%%

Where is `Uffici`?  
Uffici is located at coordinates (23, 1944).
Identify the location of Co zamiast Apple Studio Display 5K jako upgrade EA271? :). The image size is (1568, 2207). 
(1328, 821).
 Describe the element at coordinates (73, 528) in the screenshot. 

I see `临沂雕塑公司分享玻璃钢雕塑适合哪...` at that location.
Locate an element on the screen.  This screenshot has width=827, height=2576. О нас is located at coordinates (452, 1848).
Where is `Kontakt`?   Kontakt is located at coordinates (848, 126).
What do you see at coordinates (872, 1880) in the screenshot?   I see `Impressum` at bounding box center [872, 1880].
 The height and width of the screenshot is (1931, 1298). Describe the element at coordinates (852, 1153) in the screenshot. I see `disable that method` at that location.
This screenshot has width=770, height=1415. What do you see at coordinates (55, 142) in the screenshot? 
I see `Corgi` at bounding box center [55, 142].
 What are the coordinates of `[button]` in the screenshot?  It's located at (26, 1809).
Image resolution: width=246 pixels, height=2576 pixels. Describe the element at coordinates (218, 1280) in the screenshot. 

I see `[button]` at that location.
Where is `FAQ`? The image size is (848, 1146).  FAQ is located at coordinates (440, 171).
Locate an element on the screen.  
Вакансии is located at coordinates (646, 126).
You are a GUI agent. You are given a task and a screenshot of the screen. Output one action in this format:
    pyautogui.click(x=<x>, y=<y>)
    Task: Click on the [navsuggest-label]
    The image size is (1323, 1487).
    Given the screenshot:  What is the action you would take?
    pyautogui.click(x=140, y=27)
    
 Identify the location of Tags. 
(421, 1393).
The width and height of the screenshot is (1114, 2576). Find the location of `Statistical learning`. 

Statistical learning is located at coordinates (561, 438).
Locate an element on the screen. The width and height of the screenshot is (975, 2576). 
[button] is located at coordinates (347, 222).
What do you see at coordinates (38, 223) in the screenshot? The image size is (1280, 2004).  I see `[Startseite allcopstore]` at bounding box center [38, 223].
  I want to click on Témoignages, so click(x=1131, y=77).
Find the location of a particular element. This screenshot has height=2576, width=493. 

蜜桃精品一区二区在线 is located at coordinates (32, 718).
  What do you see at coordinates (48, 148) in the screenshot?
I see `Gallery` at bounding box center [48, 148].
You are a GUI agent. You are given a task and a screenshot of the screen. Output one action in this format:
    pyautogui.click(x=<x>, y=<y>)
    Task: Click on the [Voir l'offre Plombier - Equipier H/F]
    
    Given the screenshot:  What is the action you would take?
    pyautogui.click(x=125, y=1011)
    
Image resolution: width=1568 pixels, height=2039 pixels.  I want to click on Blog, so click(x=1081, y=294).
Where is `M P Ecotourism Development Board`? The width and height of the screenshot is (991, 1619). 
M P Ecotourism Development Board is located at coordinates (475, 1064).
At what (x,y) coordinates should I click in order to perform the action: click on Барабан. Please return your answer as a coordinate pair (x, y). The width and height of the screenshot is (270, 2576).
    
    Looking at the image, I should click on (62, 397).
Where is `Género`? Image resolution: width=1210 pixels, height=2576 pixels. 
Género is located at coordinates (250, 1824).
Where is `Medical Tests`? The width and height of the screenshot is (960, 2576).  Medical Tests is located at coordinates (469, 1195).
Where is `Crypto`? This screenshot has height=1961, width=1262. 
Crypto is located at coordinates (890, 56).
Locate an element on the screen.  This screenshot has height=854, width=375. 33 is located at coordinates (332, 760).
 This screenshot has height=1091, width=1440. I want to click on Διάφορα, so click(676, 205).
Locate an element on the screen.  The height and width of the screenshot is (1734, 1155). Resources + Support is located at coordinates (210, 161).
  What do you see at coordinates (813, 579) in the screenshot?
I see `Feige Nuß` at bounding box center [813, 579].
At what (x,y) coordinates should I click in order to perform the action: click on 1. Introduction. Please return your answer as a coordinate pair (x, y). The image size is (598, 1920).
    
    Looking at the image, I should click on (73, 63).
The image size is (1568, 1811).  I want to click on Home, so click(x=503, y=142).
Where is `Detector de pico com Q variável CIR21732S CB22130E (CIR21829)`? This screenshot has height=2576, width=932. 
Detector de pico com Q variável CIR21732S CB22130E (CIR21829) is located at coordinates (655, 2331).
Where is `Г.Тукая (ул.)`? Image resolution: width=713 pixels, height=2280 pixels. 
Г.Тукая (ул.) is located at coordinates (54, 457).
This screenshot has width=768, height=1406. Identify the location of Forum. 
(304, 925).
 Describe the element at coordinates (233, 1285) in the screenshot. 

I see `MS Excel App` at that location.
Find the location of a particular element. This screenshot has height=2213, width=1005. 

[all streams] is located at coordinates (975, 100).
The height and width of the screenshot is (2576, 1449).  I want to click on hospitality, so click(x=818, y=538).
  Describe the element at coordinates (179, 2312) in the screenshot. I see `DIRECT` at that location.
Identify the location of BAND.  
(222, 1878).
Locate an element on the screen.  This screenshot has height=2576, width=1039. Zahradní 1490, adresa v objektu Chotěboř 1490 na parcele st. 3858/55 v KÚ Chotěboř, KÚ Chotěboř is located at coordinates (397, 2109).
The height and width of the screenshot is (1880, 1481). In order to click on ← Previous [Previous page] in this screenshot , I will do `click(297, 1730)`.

%%

_WHAT YOU HAVE TO DO:_ Print the material once more, keeping every word as it is.

_RESULT:_
Where is `Uffici`?  
Uffici is located at coordinates (23, 1944).
Identify the location of Co zamiast Apple Studio Display 5K jako upgrade EA271? :). The image size is (1568, 2207). 
(1328, 821).
 Describe the element at coordinates (73, 528) in the screenshot. 

I see `临沂雕塑公司分享玻璃钢雕塑适合哪...` at that location.
Locate an element on the screen.  This screenshot has width=827, height=2576. О нас is located at coordinates (452, 1848).
Where is `Kontakt`?   Kontakt is located at coordinates (848, 126).
What do you see at coordinates (872, 1880) in the screenshot?   I see `Impressum` at bounding box center [872, 1880].
 The height and width of the screenshot is (1931, 1298). Describe the element at coordinates (852, 1153) in the screenshot. I see `disable that method` at that location.
This screenshot has width=770, height=1415. What do you see at coordinates (55, 142) in the screenshot? 
I see `Corgi` at bounding box center [55, 142].
 What are the coordinates of `[button]` in the screenshot?  It's located at (26, 1809).
Image resolution: width=246 pixels, height=2576 pixels. Describe the element at coordinates (218, 1280) in the screenshot. 

I see `[button]` at that location.
Where is `FAQ`? The image size is (848, 1146).  FAQ is located at coordinates (440, 171).
Locate an element on the screen.  
Вакансии is located at coordinates (646, 126).
You are a GUI agent. You are given a task and a screenshot of the screen. Output one action in this format:
    pyautogui.click(x=<x>, y=<y>)
    Task: Click on the [navsuggest-label]
    The image size is (1323, 1487).
    Given the screenshot:  What is the action you would take?
    pyautogui.click(x=140, y=27)
    
 Identify the location of Tags. 
(421, 1393).
The width and height of the screenshot is (1114, 2576). Find the location of `Statistical learning`. 

Statistical learning is located at coordinates (561, 438).
Locate an element on the screen. The width and height of the screenshot is (975, 2576). 
[button] is located at coordinates (347, 222).
What do you see at coordinates (38, 223) in the screenshot? The image size is (1280, 2004).  I see `[Startseite allcopstore]` at bounding box center [38, 223].
  I want to click on Témoignages, so click(x=1131, y=77).
Find the location of a particular element. This screenshot has height=2576, width=493. 

蜜桃精品一区二区在线 is located at coordinates (32, 718).
  What do you see at coordinates (48, 148) in the screenshot?
I see `Gallery` at bounding box center [48, 148].
You are a GUI agent. You are given a task and a screenshot of the screen. Output one action in this format:
    pyautogui.click(x=<x>, y=<y>)
    Task: Click on the [Voir l'offre Plombier - Equipier H/F]
    
    Given the screenshot:  What is the action you would take?
    pyautogui.click(x=125, y=1011)
    
Image resolution: width=1568 pixels, height=2039 pixels.  I want to click on Blog, so click(x=1081, y=294).
Where is `M P Ecotourism Development Board`? The width and height of the screenshot is (991, 1619). 
M P Ecotourism Development Board is located at coordinates (475, 1064).
At what (x,y) coordinates should I click in order to perform the action: click on Барабан. Please return your answer as a coordinate pair (x, y). The width and height of the screenshot is (270, 2576).
    
    Looking at the image, I should click on (62, 397).
Where is `Género`? Image resolution: width=1210 pixels, height=2576 pixels. 
Género is located at coordinates (250, 1824).
Where is `Medical Tests`? The width and height of the screenshot is (960, 2576).  Medical Tests is located at coordinates (469, 1195).
Where is `Crypto`? This screenshot has height=1961, width=1262. 
Crypto is located at coordinates (890, 56).
Locate an element on the screen.  This screenshot has height=854, width=375. 33 is located at coordinates (332, 760).
 This screenshot has height=1091, width=1440. I want to click on Διάφορα, so click(676, 205).
Locate an element on the screen.  The height and width of the screenshot is (1734, 1155). Resources + Support is located at coordinates (210, 161).
  What do you see at coordinates (813, 579) in the screenshot?
I see `Feige Nuß` at bounding box center [813, 579].
At what (x,y) coordinates should I click in order to perform the action: click on 1. Introduction. Please return your answer as a coordinate pair (x, y). The image size is (598, 1920).
    
    Looking at the image, I should click on (73, 63).
The image size is (1568, 1811).  I want to click on Home, so click(x=503, y=142).
Where is `Detector de pico com Q variável CIR21732S CB22130E (CIR21829)`? This screenshot has height=2576, width=932. 
Detector de pico com Q variável CIR21732S CB22130E (CIR21829) is located at coordinates (655, 2331).
Where is `Г.Тукая (ул.)`? Image resolution: width=713 pixels, height=2280 pixels. 
Г.Тукая (ул.) is located at coordinates (54, 457).
This screenshot has width=768, height=1406. Identify the location of Forum. 
(304, 925).
 Describe the element at coordinates (233, 1285) in the screenshot. 

I see `MS Excel App` at that location.
Find the location of a particular element. This screenshot has height=2213, width=1005. 

[all streams] is located at coordinates (975, 100).
The height and width of the screenshot is (2576, 1449).  I want to click on hospitality, so click(x=818, y=538).
  Describe the element at coordinates (179, 2312) in the screenshot. I see `DIRECT` at that location.
Identify the location of BAND.  
(222, 1878).
Locate an element on the screen.  This screenshot has height=2576, width=1039. Zahradní 1490, adresa v objektu Chotěboř 1490 na parcele st. 3858/55 v KÚ Chotěboř, KÚ Chotěboř is located at coordinates (397, 2109).
The height and width of the screenshot is (1880, 1481). In order to click on ← Previous [Previous page] in this screenshot , I will do `click(297, 1730)`.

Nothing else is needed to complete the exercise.